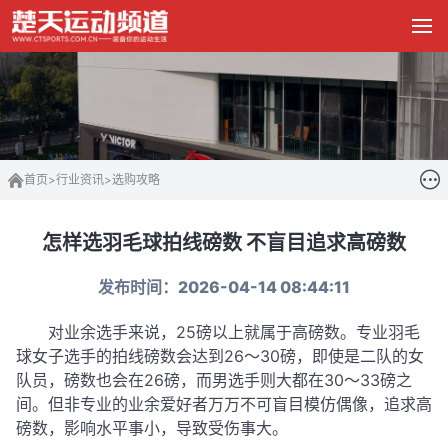
首页
>
行业资讯
>
选购攻略
怎样选羽毛球拍线磅数 不盲目追求高磅数
发布时间：2026-04-14 08:44:11
对业余选手来说，25磅以上就属于高磅数。专业羽毛
球女子选手的拍线磅数会达到26～30磅，即使是二队的女
队员，磅数也会在26磅，而男选手则大都在30～33磅之
间。但非专业的业余爱好者万万不可盲目模仿偶像，追求高
磅数，影响水平事小，导致受伤事大。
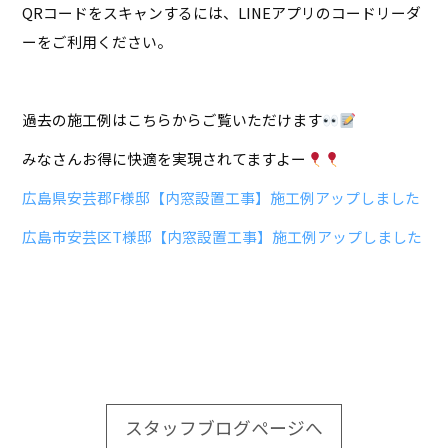
QRコードをスキャンするには、LINEアプリのコードリーダ
ーをご利用ください。
過去の施工例はこちらからご覧いただけます
みなさんお得に快適を実現されてますよー
広島県安芸郡F様邸【内窓設置工事】施工例アップしました
広島市安芸区T様邸【内窓設置工事】施工例アップしました
スタッフブログページへ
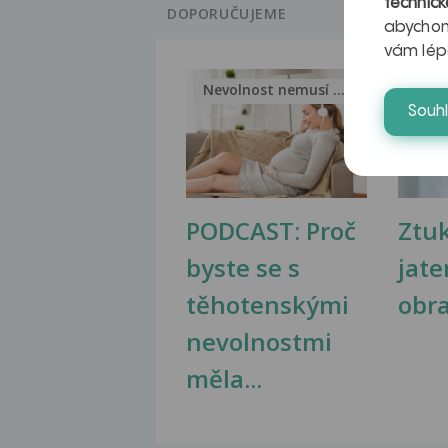
technick
DOPORUČUJEME
abychom
vám lép
Nevolnost nemusí být nutnou...
Jak 
Souh
PODCAST: Proč
Ztu
byste se s
jate
těhotenskými
obr
nevolnostmi
měla...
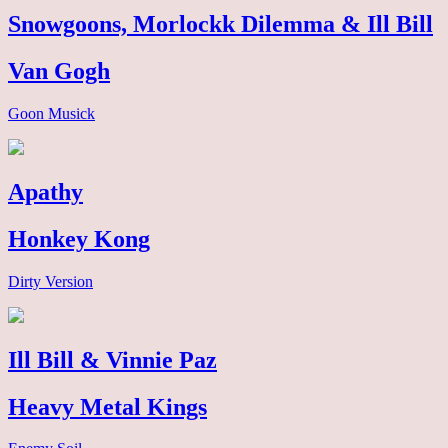
Snowgoons, Morlockk Dilemma & Ill Bill
Van Gogh
Goon Musick
Apathy
Honkey Kong
Dirty Version
Ill Bill & Vinnie Paz
Heavy Metal Kings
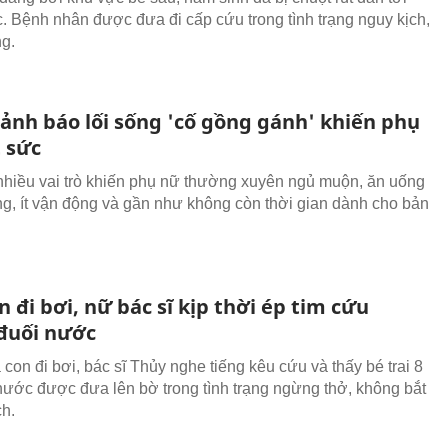
. Bệnh nhân được đưa đi cấp cứu trong tình trạng nguy kịch,
ng.
cảnh báo lối sống 'cố gồng gánh' khiến phụ
t sức
nhiều vai trò khiến phụ nữ thường xuyên ngủ muộn, ăn uống
ng, ít vận động và gần như không còn thời gian dành cho bản
 đi bơi, nữ bác sĩ kịp thời ép tim cứu
đuối nước
con đi bơi, bác sĩ Thủy nghe tiếng kêu cứu và thấy bé trai 8
 nước được đưa lên bờ trong tình trạng ngừng thở, không bắt
h.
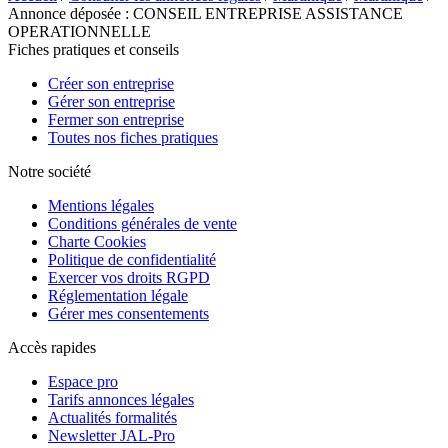
Annonce déposée : CONSEIL ENTREPRISE ASSISTANCE
OPERATIONNELLE
Fiches pratiques et conseils
Créer son entreprise
Gérer son entreprise
Fermer son entreprise
Toutes nos fiches pratiques
Notre société
Mentions légales
Conditions générales de vente
Charte Cookies
Politique de confidentialité
Exercer vos droits RGPD
Réglementation légale
Gérer mes consentements
Accès rapides
Espace pro
Tarifs annonces légales
Actualités formalités
Newsletter JAL-Pro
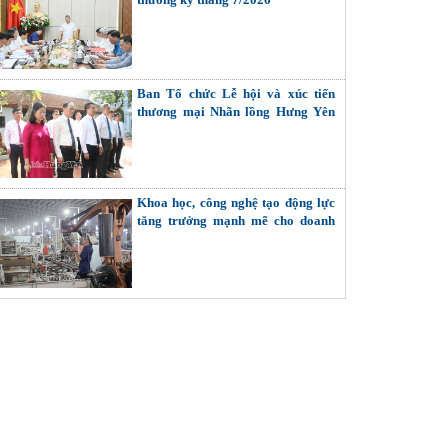
Ban Tổ chức Lễ hội và xúc tiến
thương mại Nhãn lồng Hưng Yên
dâng hương tại Di tích đình - chùa
Hiến
Khoa học, công nghệ tạo động lực
tăng trưởng mạnh mẽ cho doanh
nghiệp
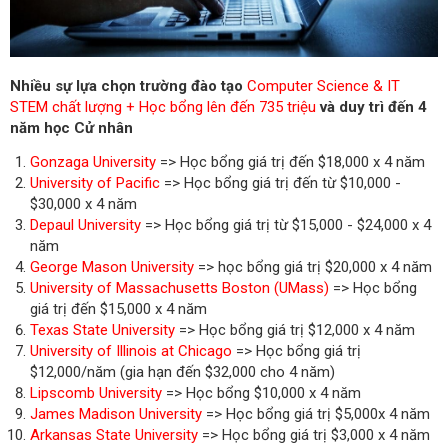
Nhiều sự lựa chọn trường đào tạo
Computer Science & IT
STEM chất lượng + Học bổng lên đến 735 triệu
và duy trì đến 4
năm học Cử nhân
Gonzaga University
=> Học bổng giá trị đến $18,000 x 4 năm
University of Pacific
=> Học bổng giá trị đến từ $10,000 -
$30,000 x 4 năm
Depaul University
=> Học bổng giá trị từ $15,000 - $24,000 x 4
năm
George Mason University
=> học bổng giá trị $20,000 x 4 năm
University of Massachusetts Boston (UMass)
=> Học bổng
giá trị đến $15,000 x 4 năm
Texas State University
=> Học bổng giá trị $12,000 x 4 năm
University of Illinois at Chicago
=> Học bổng giá trị
$12,000/năm (gia hạn đến $32,000 cho 4 năm)
Lipscomb University
=> Học bổng $10,000 x 4 năm
James Madison University
=> Học bổng giá trị $5,000x 4 năm
Arkansas State University
=> Học bổng giá trị $3,000 x 4 năm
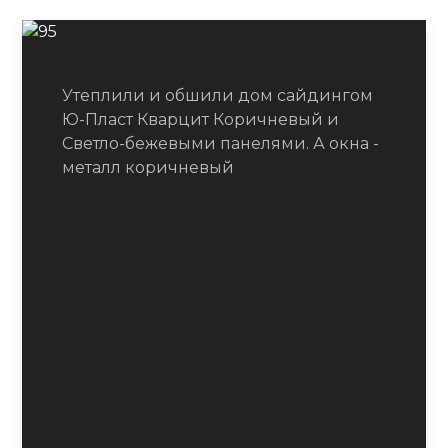
Утеплили и обшили дом сайдингом
Ю-Пласт Кварцит Коричневый и
Светло-бежевыми панелями. А окна -
металл коричневый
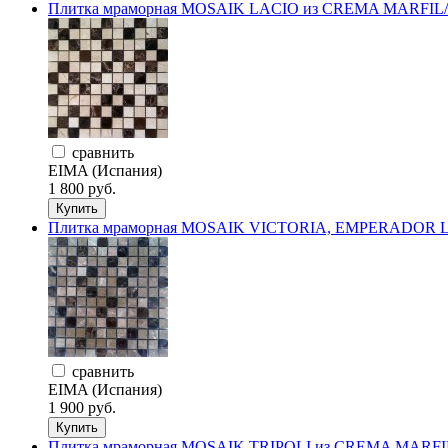
Плитка мраморная MOSAIK LACIO из CREMA MARFIL
сравнить
EIMA (Испания)
1 800 руб.
Купить
Плитка мраморная MOSAIK VICTORIA, EMPERADOR L
сравнить
EIMA (Испания)
1 900 руб.
Купить
Плитка мраморная MOSAIK TRIPOLI из CREMA MARFIL,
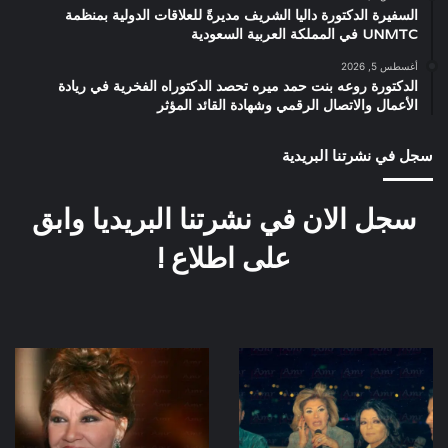
السفيرة الدكتورة داليا الشريف مديرةً للعلاقات الدولية بمنظمة
UNMTC في المملكة العربية السعودية
أغسطس 5, 2026
الدكتورة روعه بنت حمد ميره تحصد الدكتوراه الفخرية في ريادة
الأعمال والاتصال الرقمي وشهادة القائد المؤثر
سجل في نشرتنا البريدية
سجل الان في نشرتنا البريديا وابق
على اطلاع !
كواليس
صور
البوم
نادرة
يوم
لشويكار
ورا
وابنتها
يوم
وحفيدتها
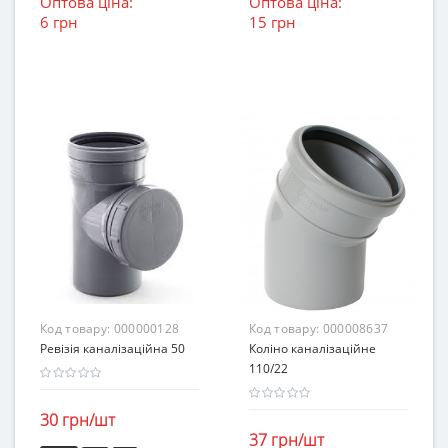
Оптова ціна:
Оптова ціна:
6 грн
15 грн
Код товару:
000000128
Код товару:
000008637
Ревізія каналізаційна 50
Коліно каналізаційне
110/22
30 грн/шт
37 грн/шт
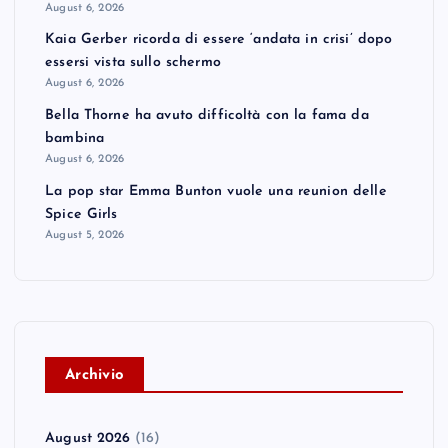
August 6, 2026
Kaia Gerber ricorda di essere ‘andata in crisi’ dopo
essersi vista sullo schermo
August 6, 2026
Bella Thorne ha avuto difficoltà con la fama da
bambina
August 6, 2026
La pop star Emma Bunton vuole una reunion delle
Spice Girls
August 5, 2026
A
rchivio
August 2026
(16)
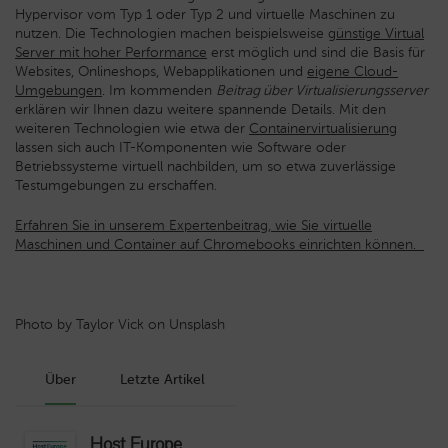
Hypervisor vom Typ 1 oder Typ 2 und virtuelle Maschinen zu
nutzen. Die Technologien machen beispielsweise
günstige Virtual
Server mit hoher Performance
erst möglich und sind die Basis für
Websites, Onlineshops, Webapplikationen und
eigene Cloud-
Umgebungen
. Im kommenden
Beitrag über Virtualisierungsserver
erklären wir Ihnen dazu weitere spannende Details. Mit den
weiteren Technologien wie etwa der
Containervirtualisierung
lassen sich auch IT-Komponenten wie Software oder
Betriebssysteme virtuell nachbilden, um so etwa zuverlässige
Testumgebungen zu erschaffen.
Erfahren Sie in unserem Expertenbeitrag, wie Sie virtuelle
Maschinen und Container auf Chromebooks einrichten können.
Photo by Taylor Vick on Unsplash
Über
Letzte Artikel
Host Europe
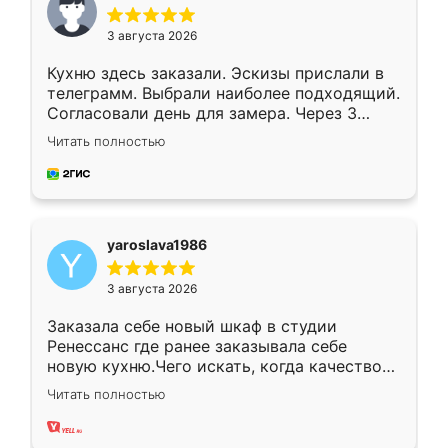
3 августа 2026
Кухню здесь заказали. Эскизы прислали в
телеграмм. Выбрали наиболее подходящий.
Согласовали день для замера. Через 3
недели кухня была уже готова. Остались
Читать полностью
довольны работой. Спасибо Ренессанс
мебель за качественную работу!
yaroslava1986
3 августа 2026
Заказала себе новый шкаф в студии
Ренессанс где ранее заказывала себе
новую кухню.Чего искать, когда качеством
вполне довольна. Служит кухня уже почти
Читать полностью
два года, нареканий нет.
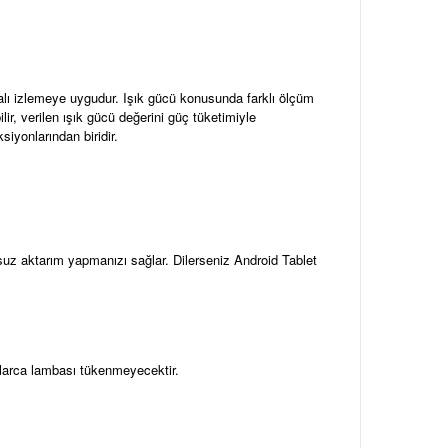
palı izlemeye uygudur. Işık gücü konusunda farklı ölçüm
ir, verilen ışık gücü değerini güç tüketimiyle
iyonlarından biridir.
osuz aktarım yapmanızı sağlar. Dilerseniz Android Tablet
ıllarca lambası tükenmeyecektir.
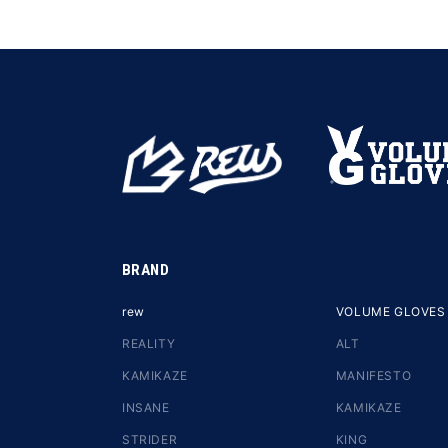
BRAND
rew
VOLUME GLOVES
REALITY
ALT
KAMIKAZE
MANIFESTO
INSANE
KAMIKAZE
STRIDER
KING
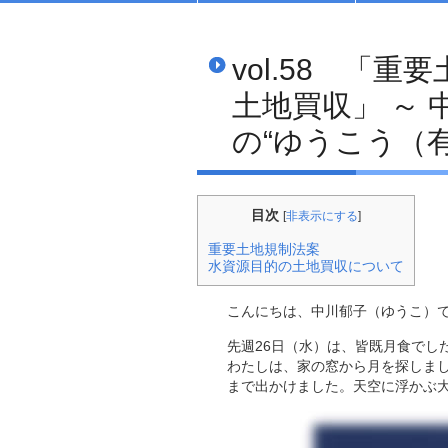
vol.58 「
土地買収」 ～
の“ゆうこう（有
目次
[
非表示にする
]
重要土地規制法案
水資源目的の土地買収について
こんにちは、中川郁子（ゆうこ）
先週26日（水）は、皆既月食でし
わたしは、家の窓から月を探しま
まで出かけました。天空に浮かぶ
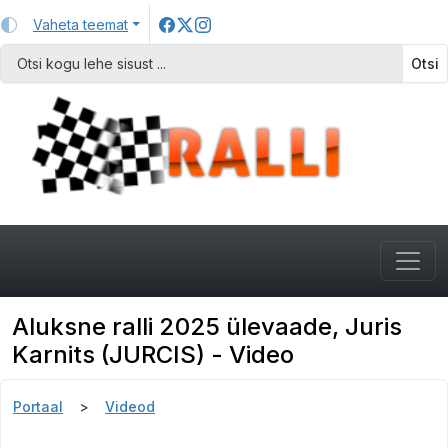
Vaheta teemat
Otsi
Aluksne ralli 2025 ülevaade, Juris
Karnits (JURCIS) - Video
Portaal
Videod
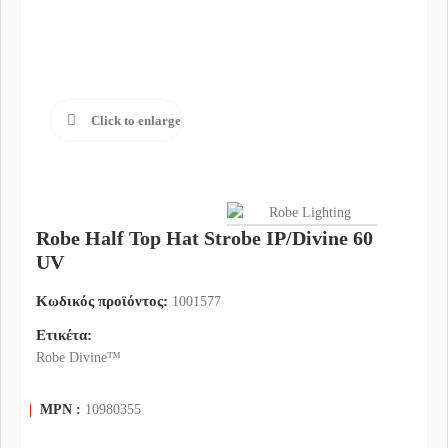
Click to enlarge
Robe Half Top Hat Strobe IP/Divine 60
UV
Κωδικός προϊόντος:
1001577
Ετικέτα:
Robe Divine™
|
MPN :
10980355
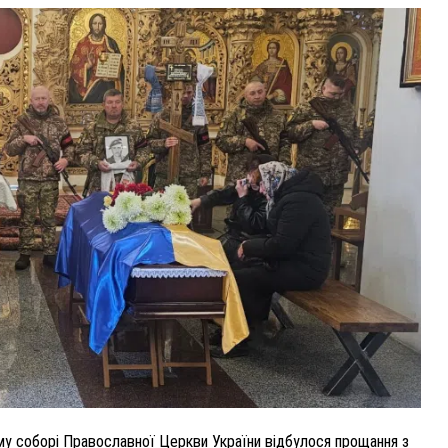
ВНАСЛІДОК ПОРАНЕНЬ, ОТРИМАНИХ НА ВІЙНІ,
ПОМЕР ВОЇН ЮРІЙ ВОЙТИК
25 листопада 2025
0
у соборі Православної Церкви України відбулося прощання з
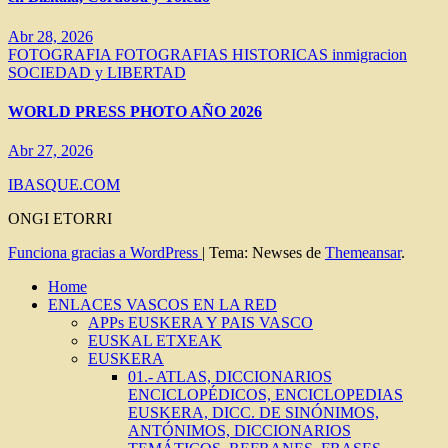
Abr 28, 2026
FOTOGRAFIA
FOTOGRAFIAS HISTORICAS
inmigracion
SOCIEDAD y LIBERTAD
WORLD PRESS PHOTO AÑO 2026
Abr 27, 2026
IBASQUE.COM
ONGI ETORRI
Funciona gracias a WordPress
|
Tema: Newses de
Themeansar
.
Home
ENLACES VASCOS EN LA RED
APPs EUSKERA Y PAIS VASCO
EUSKAL ETXEAK
EUSKERA
01.- ATLAS, DICCIONARIOS
ENCICLOPÉDICOS, ENCICLOPEDIAS
EUSKERA, DICC. DE SINÓNIMOS,
ANTÓNIMOS, DICCIONARIOS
——
* _EXERCISE BRIEF_
Some lines of the data above may hold the word "trong"; state how many do, and give only that number.

* _FINISHED TASK_
2